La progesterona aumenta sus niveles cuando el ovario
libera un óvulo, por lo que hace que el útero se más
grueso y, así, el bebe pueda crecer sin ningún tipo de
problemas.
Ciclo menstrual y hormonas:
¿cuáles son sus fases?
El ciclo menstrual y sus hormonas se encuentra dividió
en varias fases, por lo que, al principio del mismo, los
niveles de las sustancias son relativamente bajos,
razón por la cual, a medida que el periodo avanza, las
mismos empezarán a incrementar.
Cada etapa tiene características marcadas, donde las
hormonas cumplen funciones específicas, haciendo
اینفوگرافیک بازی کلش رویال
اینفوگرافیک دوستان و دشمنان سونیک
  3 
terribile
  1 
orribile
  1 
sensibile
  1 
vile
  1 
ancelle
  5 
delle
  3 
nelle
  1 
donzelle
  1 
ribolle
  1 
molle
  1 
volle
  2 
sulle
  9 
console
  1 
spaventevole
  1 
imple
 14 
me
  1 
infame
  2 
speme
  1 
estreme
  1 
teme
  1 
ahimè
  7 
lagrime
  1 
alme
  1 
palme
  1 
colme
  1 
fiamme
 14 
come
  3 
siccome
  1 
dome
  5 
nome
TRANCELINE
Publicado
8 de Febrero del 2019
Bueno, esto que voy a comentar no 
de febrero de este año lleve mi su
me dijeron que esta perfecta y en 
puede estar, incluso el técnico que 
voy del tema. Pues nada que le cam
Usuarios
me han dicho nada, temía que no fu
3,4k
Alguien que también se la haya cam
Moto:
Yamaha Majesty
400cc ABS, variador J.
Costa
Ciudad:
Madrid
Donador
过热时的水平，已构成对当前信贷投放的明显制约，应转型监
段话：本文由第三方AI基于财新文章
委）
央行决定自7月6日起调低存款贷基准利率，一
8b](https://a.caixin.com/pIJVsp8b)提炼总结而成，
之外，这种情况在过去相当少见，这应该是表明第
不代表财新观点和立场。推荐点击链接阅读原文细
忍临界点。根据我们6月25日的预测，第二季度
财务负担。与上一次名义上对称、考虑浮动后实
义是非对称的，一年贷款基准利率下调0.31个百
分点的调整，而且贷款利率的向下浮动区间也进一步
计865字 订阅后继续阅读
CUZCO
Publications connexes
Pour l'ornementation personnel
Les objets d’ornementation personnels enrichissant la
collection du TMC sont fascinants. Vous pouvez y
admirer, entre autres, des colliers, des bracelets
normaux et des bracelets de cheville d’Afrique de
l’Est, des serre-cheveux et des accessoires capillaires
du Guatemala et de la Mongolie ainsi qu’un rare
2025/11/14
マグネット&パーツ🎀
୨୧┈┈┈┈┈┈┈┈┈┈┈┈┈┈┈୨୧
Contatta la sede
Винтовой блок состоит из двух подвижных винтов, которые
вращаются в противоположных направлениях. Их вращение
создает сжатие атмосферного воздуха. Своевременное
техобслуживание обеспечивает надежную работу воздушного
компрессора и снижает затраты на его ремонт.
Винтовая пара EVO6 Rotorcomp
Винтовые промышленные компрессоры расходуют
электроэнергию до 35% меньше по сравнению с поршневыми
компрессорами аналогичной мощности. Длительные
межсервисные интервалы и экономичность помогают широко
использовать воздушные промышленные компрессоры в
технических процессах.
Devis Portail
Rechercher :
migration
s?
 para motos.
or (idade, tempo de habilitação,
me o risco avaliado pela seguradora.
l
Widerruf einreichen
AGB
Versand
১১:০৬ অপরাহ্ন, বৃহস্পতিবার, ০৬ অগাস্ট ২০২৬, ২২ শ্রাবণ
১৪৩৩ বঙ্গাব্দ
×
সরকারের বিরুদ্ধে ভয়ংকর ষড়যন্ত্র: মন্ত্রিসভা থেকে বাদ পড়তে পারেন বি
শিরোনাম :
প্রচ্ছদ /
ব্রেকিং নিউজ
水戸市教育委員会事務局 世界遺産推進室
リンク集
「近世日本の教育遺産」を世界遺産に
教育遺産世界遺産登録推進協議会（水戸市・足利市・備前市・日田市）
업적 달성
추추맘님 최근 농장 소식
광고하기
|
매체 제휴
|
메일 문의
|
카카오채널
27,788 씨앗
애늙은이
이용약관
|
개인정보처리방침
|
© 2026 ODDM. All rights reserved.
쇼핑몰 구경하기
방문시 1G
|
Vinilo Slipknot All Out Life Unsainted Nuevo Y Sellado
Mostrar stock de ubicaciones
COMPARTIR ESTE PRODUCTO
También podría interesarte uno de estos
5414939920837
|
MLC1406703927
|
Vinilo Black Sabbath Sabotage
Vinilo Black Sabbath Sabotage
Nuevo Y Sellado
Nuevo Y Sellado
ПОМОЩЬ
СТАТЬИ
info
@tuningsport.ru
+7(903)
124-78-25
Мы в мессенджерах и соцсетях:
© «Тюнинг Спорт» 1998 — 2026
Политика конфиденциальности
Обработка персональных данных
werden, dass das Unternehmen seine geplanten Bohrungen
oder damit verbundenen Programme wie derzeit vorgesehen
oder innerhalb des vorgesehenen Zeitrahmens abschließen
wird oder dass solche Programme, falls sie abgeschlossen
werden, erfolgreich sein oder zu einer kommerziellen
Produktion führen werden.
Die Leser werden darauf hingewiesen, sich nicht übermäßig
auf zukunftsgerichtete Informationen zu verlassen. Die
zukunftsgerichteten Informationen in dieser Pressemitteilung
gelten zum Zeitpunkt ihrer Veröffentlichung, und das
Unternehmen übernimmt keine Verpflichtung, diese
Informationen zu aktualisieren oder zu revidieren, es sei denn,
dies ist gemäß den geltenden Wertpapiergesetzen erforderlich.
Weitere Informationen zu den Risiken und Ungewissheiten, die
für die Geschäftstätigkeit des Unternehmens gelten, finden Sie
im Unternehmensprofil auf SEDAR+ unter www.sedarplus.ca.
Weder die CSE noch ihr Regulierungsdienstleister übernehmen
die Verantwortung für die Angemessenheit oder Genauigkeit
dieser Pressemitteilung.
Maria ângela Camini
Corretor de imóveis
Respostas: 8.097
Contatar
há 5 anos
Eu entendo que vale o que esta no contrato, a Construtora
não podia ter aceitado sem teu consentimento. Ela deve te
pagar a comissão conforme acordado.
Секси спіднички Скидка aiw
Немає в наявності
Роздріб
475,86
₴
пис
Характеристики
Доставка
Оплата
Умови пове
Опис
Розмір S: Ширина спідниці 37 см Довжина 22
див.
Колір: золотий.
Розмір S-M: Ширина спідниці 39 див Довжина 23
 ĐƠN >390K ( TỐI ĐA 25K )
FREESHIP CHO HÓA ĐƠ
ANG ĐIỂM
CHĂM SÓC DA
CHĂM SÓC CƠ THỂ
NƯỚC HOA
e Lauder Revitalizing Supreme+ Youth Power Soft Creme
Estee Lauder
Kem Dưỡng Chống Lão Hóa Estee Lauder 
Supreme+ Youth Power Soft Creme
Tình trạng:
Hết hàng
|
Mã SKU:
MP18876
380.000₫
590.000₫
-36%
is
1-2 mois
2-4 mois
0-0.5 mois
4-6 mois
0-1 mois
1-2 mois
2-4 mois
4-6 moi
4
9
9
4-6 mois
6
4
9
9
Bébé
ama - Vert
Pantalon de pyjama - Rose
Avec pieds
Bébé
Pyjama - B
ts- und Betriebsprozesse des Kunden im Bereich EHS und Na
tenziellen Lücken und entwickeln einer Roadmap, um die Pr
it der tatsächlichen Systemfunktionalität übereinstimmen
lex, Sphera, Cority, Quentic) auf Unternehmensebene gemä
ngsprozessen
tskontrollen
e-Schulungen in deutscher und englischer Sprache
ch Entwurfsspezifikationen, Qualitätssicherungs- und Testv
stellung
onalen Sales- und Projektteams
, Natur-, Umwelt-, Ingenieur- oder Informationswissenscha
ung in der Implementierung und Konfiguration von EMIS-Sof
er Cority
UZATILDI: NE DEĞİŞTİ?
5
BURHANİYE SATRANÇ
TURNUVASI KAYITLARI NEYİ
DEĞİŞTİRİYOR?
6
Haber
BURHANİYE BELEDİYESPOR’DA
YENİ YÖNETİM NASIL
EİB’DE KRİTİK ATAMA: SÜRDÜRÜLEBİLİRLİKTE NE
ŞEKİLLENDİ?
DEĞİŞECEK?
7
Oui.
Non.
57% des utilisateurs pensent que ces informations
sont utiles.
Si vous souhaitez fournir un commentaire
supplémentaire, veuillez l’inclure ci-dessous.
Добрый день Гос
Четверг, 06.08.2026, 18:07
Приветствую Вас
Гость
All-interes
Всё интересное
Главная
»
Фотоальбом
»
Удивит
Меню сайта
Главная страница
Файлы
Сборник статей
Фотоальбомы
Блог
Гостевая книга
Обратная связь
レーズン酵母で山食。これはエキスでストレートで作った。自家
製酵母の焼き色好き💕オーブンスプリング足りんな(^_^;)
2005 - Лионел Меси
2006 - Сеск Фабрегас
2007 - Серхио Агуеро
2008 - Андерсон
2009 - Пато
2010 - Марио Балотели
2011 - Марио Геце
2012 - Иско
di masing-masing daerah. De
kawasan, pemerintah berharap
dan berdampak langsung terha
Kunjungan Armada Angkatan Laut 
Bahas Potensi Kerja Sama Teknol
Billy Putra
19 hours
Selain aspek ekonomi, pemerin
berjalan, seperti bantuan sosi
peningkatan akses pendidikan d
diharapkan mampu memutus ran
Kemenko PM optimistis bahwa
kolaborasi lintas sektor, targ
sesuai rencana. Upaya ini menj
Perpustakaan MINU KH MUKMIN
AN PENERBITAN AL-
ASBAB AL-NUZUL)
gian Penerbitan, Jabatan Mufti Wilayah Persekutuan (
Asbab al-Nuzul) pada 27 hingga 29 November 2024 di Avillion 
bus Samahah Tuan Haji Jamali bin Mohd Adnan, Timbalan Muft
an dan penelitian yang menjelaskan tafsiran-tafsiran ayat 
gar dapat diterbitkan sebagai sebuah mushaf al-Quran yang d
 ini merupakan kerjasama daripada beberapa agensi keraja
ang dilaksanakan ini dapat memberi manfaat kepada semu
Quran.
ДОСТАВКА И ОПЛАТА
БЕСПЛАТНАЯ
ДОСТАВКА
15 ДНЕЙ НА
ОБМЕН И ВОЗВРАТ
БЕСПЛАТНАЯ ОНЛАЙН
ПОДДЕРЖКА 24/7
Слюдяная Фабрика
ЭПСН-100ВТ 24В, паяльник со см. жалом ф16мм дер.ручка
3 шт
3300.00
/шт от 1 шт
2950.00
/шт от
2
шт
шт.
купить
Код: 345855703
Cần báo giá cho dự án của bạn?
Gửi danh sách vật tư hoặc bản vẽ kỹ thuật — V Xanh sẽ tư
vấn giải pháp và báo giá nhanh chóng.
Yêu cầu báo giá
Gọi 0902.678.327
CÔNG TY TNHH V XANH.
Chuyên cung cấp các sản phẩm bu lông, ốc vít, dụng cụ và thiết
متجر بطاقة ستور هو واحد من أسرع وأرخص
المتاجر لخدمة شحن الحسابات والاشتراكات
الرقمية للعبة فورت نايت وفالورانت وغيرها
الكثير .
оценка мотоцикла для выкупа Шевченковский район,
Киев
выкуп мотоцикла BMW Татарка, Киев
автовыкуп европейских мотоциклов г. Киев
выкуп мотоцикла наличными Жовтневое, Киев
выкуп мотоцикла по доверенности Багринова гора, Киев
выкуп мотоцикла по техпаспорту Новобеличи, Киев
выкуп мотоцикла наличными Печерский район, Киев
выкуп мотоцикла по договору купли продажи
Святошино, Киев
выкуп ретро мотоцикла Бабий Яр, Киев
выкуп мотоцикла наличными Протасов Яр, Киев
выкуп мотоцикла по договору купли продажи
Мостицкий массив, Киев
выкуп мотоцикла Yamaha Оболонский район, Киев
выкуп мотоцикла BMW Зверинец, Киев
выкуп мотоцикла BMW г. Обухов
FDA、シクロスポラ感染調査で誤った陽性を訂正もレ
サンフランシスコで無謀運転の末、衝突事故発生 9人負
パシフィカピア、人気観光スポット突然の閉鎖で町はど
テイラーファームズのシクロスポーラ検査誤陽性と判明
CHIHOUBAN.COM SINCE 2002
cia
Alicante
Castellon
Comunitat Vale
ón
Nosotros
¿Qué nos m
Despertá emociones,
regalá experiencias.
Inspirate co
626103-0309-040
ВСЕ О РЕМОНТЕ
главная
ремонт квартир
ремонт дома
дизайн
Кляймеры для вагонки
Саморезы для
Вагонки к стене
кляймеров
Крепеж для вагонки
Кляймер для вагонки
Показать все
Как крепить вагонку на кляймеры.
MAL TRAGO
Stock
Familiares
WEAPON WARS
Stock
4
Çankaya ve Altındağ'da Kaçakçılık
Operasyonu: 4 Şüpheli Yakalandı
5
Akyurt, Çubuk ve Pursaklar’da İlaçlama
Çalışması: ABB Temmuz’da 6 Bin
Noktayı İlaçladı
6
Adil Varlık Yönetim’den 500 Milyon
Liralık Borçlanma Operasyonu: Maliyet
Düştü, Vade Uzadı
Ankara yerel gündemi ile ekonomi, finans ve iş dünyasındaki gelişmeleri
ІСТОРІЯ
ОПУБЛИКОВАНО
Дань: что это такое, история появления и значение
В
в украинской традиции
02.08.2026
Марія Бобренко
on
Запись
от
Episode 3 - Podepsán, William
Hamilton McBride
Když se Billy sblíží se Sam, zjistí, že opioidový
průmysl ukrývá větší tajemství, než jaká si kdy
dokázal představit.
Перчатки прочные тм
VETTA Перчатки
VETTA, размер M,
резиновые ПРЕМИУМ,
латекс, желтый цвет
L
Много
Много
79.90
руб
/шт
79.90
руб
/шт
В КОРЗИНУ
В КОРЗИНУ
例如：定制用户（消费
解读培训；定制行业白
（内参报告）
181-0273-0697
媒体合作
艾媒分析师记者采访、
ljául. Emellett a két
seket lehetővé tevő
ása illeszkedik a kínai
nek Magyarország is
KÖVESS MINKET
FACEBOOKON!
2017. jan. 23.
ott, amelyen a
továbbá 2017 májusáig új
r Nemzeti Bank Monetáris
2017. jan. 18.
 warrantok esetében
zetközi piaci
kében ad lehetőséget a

EXERCISE -> Everything above from the line containing "Слюдяная Фабрика" through the line containing "Çankaya ve Altındağ'da Kaçakçılık" must be copied exactly. Nothing outside that range belongs in the answer.

ANSWER SECTION ->
Слюдяная Фабрика
ЭПСН-100ВТ 24В, паяльник со см. жалом ф16мм дер.ручка
3 шт
3300.00
/шт от 1 шт
2950.00
/шт от
2
шт
шт.
купить
Код: 345855703
Cần báo giá cho dự án của bạn?
Gửi danh sách vật tư hoặc bản vẽ kỹ thuật — V Xanh sẽ tư
vấn giải pháp và báo giá nhanh chóng.
Yêu cầu báo giá
Gọi 0902.678.327
CÔNG TY TNHH V XANH.
Chuyên cung cấp các sản phẩm bu lông, ốc vít, dụng cụ và thiết
متجر بطاقة ستور هو واحد من أسرع وأرخص
المتاجر لخدمة شحن الحسابات والاشتراكات
الرقمية للعبة فورت نايت وفالورانت وغيرها
الكثير .
оценка мотоцикла для выкупа Шевченковский район,
Киев
выкуп мотоцикла BMW Татарка, Киев
автовыкуп европейских мотоциклов г. Киев
выкуп мотоцикла наличными Жовтневое, Киев
выкуп мотоцикла по доверенности Багринова гора, Киев
выкуп мотоцикла по техпаспорту Новобеличи, Киев
выкуп мотоцикла наличными Печерский район, Киев
выкуп мотоцикла по договору купли продажи
Святошино, Киев
выкуп ретро мотоцикла Бабий Яр, Киев
выкуп мотоцикла наличными Протасов Яр, Киев
выкуп мотоцикла по договору купли продажи
Мостицкий массив, Киев
выкуп мотоцикла Yamaha Оболонский район, Киев
выкуп мотоцикла BMW Зверинец, Киев
выкуп мотоцикла BMW г. Обухов
FDA、シクロスポラ感染調査で誤った陽性を訂正もレ
サンフランシスコで無謀運転の末、衝突事故発生 9人負
パシフィカピア、人気観光スポット突然の閉鎖で町はど
テイラーファームズのシクロスポーラ検査誤陽性と判明
CHIHOUBAN.COM SINCE 2002
cia
Alicante
Castellon
Comunitat Vale
ón
Nosotros
¿Qué nos m
Despertá emociones,
regalá experiencias.
Inspirate co
626103-0309-040
ВСЕ О РЕМОНТЕ
главная
ремонт квартир
ремонт дома
дизайн
Кляймеры для вагонки
Саморезы для
Вагонки к стене
кляймеров
Крепеж для вагонки
Кляймер для вагонки
Показать все
Как крепить вагонку на кляймеры.
MAL TRAGO
Stock
Familiares
WEAPON WARS
Stock
4
Çankaya ve Altındağ'da Kaçakçılık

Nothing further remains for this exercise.